High-intensity interval training (HIT) has demonstrated similar cardiovascular and metabolic adaptations versus endurance training (Burgomaster et al., 2008). Few studies, however, have investigated acute physiological changes during HIT.
PURPOSE: The aim of this study was to compare acute changes in heart rate (HR), blood lactate (BL), oxygen uptake (VO2), calorie expenditure, affect, and rating of perceived exertion (RPE) during two different intensities of HIT.
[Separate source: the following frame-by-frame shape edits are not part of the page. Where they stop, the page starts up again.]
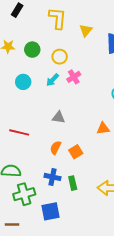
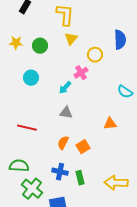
yellow triangle: (86, 30) -> (71, 39), moved
yellow circle: (60, 57) -> (95, 55), moved
cyan arrow: (52, 80) -> (65, 88), moved
green cross: (24, 194) -> (32, 189), turned -35

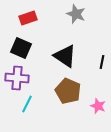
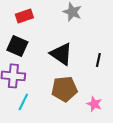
brown pentagon: (68, 91) -> (64, 89), turned -30

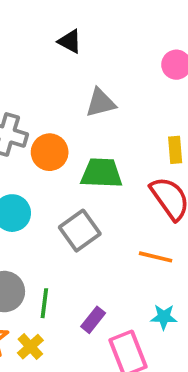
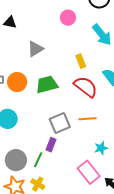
gray square: (80, 231) -> (60, 123), moved, turned 30
green line: (44, 303) -> (38, 160), turned 35
purple rectangle: (93, 320) -> (51, 145), moved

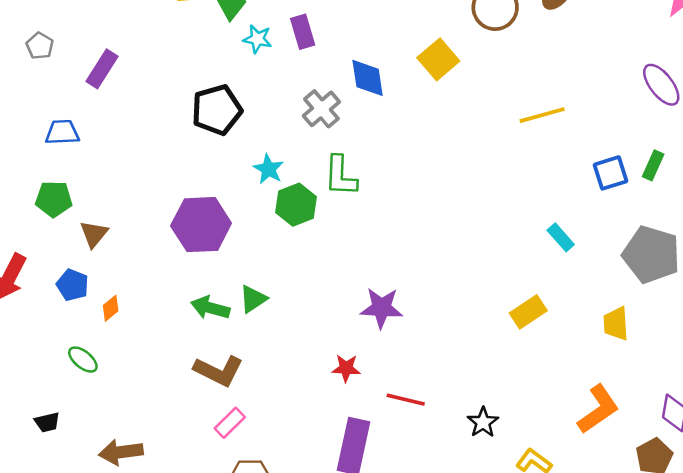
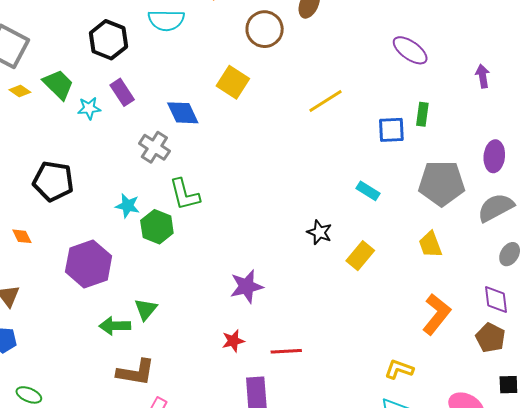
black pentagon: (217, 110) -> (53, 181), moved, turned -30
blue square: (610, 173) -> (391, 130), turned 32
orange diamond: (111, 308) -> (22, 236), moved, turned -60
black star: (483, 422) -> (319, 232), moved

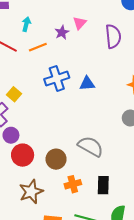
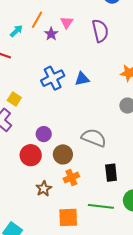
cyan arrow: (26, 24) -> (16, 31), turned 40
orange line: (38, 47) -> (37, 20), moved, turned -30
purple circle: (11, 135) -> (44, 134), moved
orange cross: (73, 184) -> (71, 177), moved
brown star: (31, 192) -> (44, 189), size x0.7

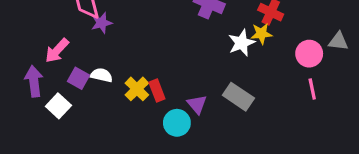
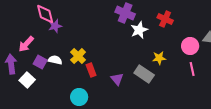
yellow star: (261, 34) -> (159, 58), moved
white star: (241, 43) -> (139, 30), moved
yellow cross: (137, 89) -> (78, 56), moved
cyan circle: (177, 123) -> (79, 97), moved

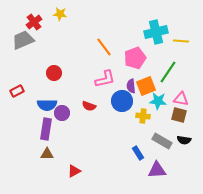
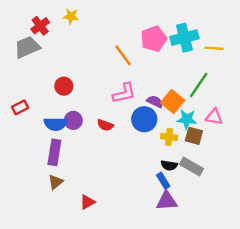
pink pentagon: (135, 58) -> (154, 39), moved
purple semicircle: (131, 86) -> (155, 101), turned 120
orange square: (146, 86) -> (173, 101), turned -30
purple circle: (62, 113) -> (73, 120), moved
brown square: (179, 115) -> (194, 136), moved
black semicircle: (184, 140) -> (169, 165), moved
brown triangle: (47, 154) -> (56, 182), turned -40
purple triangle: (157, 170) -> (167, 201), moved

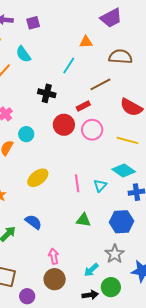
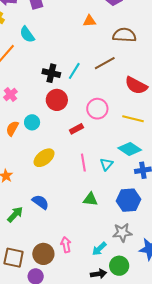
cyan line: (69, 66) -> (74, 71), moved
red rectangle: (83, 106) -> (76, 129), moved
red circle: (64, 125) -> (57, 100), moved
cyan circle: (26, 134) -> (32, 122), moved
gray star: (115, 254) -> (122, 232), turned 30
pink arrow: (54, 256) -> (66, 245), moved
brown circle: (55, 279) -> (43, 254), moved

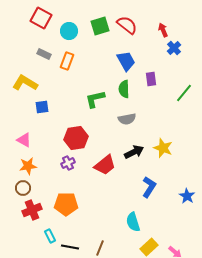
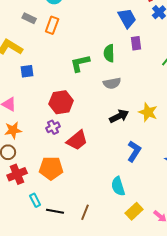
blue trapezoid: (126, 61) -> (127, 18), moved
red trapezoid: (105, 165) -> (77, 140), moved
METHODS: Active adults (four women and eight men, age = 24.17 ± 6.25 years) initially performed a VO2max test to determine workload for two different intensities of HIT. The sprint interval training session (SIT) consisted of eight 30-second bouts of all-out cycling at 130% of maximum watts separated by 90 s of active recovery. HIT consisted of eight 60 s bouts at 85% of maximum watts interspersed by 60 s of recovery. Session order was randomized across subjects. Heart rate, VO2, BL, affect, and rating of perceived exertion were continuously assessed throughout exercise.
RESULTS: Repeated measures ANOVA revealed a significant difference between HIT and SIT for VO2 (p<0.001), RPE (p=0.03), and blood lactate (p=0.049). Conversely, there was no significant difference between regimens for HR (p=0.49) or affect (p=0.12). There was a significant difference (p=0.002) in calorie expenditure between regimens.
CONCLUSIONS: During HIT, subjects burned significantly more calories and reported lower exertion than SIT. The higher VO2 and lower BL in HIT versus SIT reflected dissimilar metabolic perturbation between regimens, which may elicit unique adaptations long-term. Although not reflected in the results, six subjects insisted they preferred SIT versus HIT. Therefore, the preferred HIT regimen varies between persons and is dependent upon personality and potentially muscle fiber type. However, if an individual is seeking to burn more calories and to perceive less exertion during exercise, HIT is the recommended routine.